#### WHAT THE EXERCISE ASKS
Look through the lines below, find those with the word "Connectez", and copy them.

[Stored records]
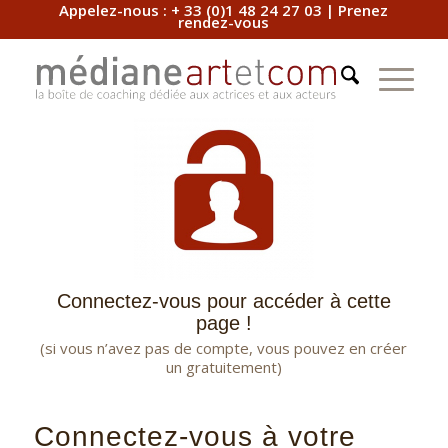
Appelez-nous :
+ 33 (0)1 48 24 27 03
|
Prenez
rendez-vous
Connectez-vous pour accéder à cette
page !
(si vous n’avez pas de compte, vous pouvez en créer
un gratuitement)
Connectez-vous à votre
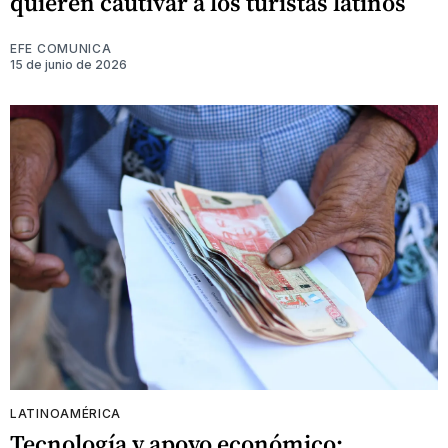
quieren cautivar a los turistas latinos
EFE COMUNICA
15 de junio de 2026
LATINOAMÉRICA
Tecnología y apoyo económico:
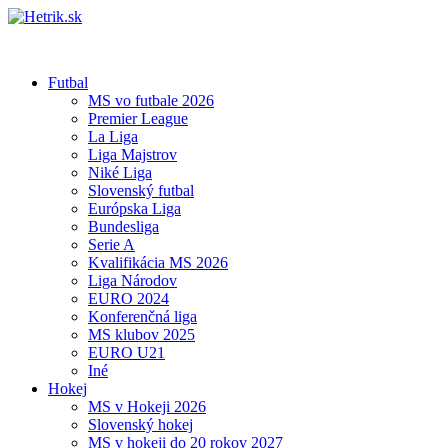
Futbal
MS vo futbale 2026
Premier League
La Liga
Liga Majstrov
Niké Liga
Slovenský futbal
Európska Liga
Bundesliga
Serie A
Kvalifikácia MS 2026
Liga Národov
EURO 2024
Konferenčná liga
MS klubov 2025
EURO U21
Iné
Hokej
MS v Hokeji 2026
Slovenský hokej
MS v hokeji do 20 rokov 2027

#### FINISHED EXERCISE
Connectez-vous pour accéder à cette
Connectez-vous à votre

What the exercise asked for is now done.